The North American Prodromal Synucleinopathy study: protocol for a multi-site, longitudinal, observational study of idiopathic/isolated rapid eye movement sleep behavior disorder

Abstract

Isolated/idiopathic rapid eye movement sleep behavior disorder (iRBD) is a usually prodromal manifestation of neurodegenerative disorders with α-synuclein pathology: Parkinson's disease (PD), dementia with Lewy bodies (DLB), and multiple system atrophy (MSA). Clinical trials in the iRBD population face substantial barriers: limited access to well-characterized cohorts, inconsistent assessment protocols across centers, and the absence of validated biomarkers of disease burden. The North American Prodromal Synucleinopathy (NAPS) Consortium was established to address these challenges and facilitate clinical trials for neuroprotective therapies targeting synucleinopathy at the earliest known stages. In this multi-site, longitudinal, observational study, nine academic centers across North America will enroll and follow over 500 individuals with iRBD from existing sleep centers. Sixty control participants, matched for age, sex, and race will also be recruited. A harmonized protocol-including a standardized clinical battery assessing motor, cognitive, autonomic, psychiatric, sensory, and sleep function; structured diagnostic adjudication; biospecimen collection; and centralized analysis of both polysomnography and neuroimaging data-is outlined herein and reflects NAPS Stage 2. Each participants completes these assessments annually, and are replaced in the event of phenoconversion. By unifying assessments and expanding geographic reach, NAPS lays the groundwork for efficient, well-powered clinical trials designed to delay or prevent progression of iRBD to overt PD, DLB, or MSA-ultimately enabling earlier, more effective therapeutic intervention for neurodegenerative disease. Registered at clinicaltrials.gov (NCT05826457).

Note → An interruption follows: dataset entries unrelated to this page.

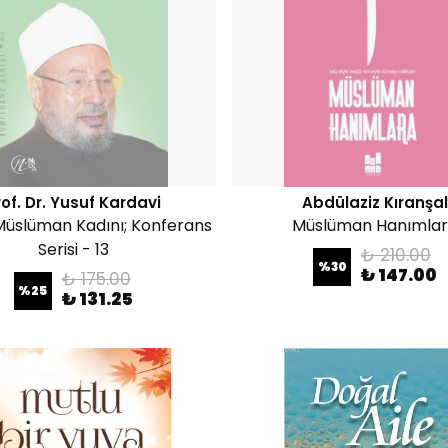
rof. Dr. Yusuf Kardavi
Abdülaziz Kıranşal
Müslüman Kadını; Konferans
Müslüman Hanımla
Serisi - 13
₺ 210.00
%
30
₺ 147.00
₺ 175.00
%
25
₺ 131.25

Keywords: Lewy body disease; Parkinson disease; REM sleep behavior disorder; clinical trial protocol; neurodegenerative diseases; prodromal symptoms; synucleinopathies.

Figure 1

The NAPS Consortium. The 9 sites comprising the NAPS Consortium across North America (only NAPS2 study sites listed).

Figure 2

Flowchart outlining study activities. Each participant with iRBD presents for screening evaluation where a PSG is reviewed to confirm REM sleep without atonia and concomitant dream enactment behavior consistent with iRBD. Those with uncertainty around the diagnosis but are from underrepresented groups in medicine obtain a PSG within NAPS2. A complete battery of questionnaires and objective assessments is performed. All eligible participants undergo blood draws, lumbar punctures, neuroimaging assessments and a PSG (if not already completed as part of NAPS2 at enrollment). All procedures are repeated on an annual basis except the imaging and PSG components which are completed once more at a 2-year interval. Those who phenoconvert will continue to be followed in the same manner. All iRBD participants are offered autopsy in the event of death. The protocol for control participants is the same except no imaging procedures are performed. ^*Lumbar punctures are considered optional and NAPS investigators anticipate approximately 25% consent. DaTScan, Dopamine Transporter Scan.

Figure 3

Flowchart for achieving consensus cognitive diagnosis. Any participant lacking cognitive complaints can be categorized as having normal cognition or quantitative cognitive impairment based on neuropsychological testing. Anyone with a cognitive complaint will be classified as “subjective cognitive impairment” in the absence of abnormal testing or MCI or dementia in the presence of abnormal testing. MCI can be further subtyped based on the domains affected. Dementia can be further subtyped into a specific degenerative cause or a non-degenerative cause (as can be seen with certain affective disorders). CDR, clinical dementia rating scale; NOS, not otherwise specified.

Figure 4

Flowchart for achieving consensus motor diagnosis. Any participant lacking subjective motor complaints or abnormalities on the motor exam are classified as having normal motor function or quantitative motor impairment based on their performance on quantitative testing. Quantitative tests include timed up-and-go, Purdue Pegboard, and the alternate tap test. If an alternate etiology is considered unlikely, then a diagnosis of Parkinson’s disease or related disorder is rendered. In the absence of Parkinsonism and cerebellar findings, then a diagnosis of mild motor impairment or subjective motor impairment can be rendered. NOS, not otherwise specified.

Figure 5

Flowchart for achieving consensus autonomic diagnosis. Any participant lacking substantial autonomic complaints and without evidence of orthostatic hypotension after 3 minutes standing is categorized as having normal autonomic function. The most recent diagnostic criteria for the synucleinopathies are used for rendering the diagnoses of PD, DLB, MSA, and pure autonomic failure. Any isolated finding not meeting criteria for a neurodegenerative (or alternative) diagnosis, is labeled as having “abnormal autonomic function”.